_YOUR ASSIGNMENT_: Write out all of the entries, matching the original exactly.

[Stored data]
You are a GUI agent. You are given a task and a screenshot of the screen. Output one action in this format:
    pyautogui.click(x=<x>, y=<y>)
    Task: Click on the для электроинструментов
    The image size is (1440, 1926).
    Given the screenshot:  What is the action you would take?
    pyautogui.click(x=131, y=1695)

_SOLUTION TO THIS TASK_:
You are a GUI agent. You are given a task and a screenshot of the screen. Output one action in this format:
    pyautogui.click(x=<x>, y=<y>)
    Task: Click on the для электроинструментов
    The image size is (1440, 1926).
    Given the screenshot:  What is the action you would take?
    pyautogui.click(x=131, y=1695)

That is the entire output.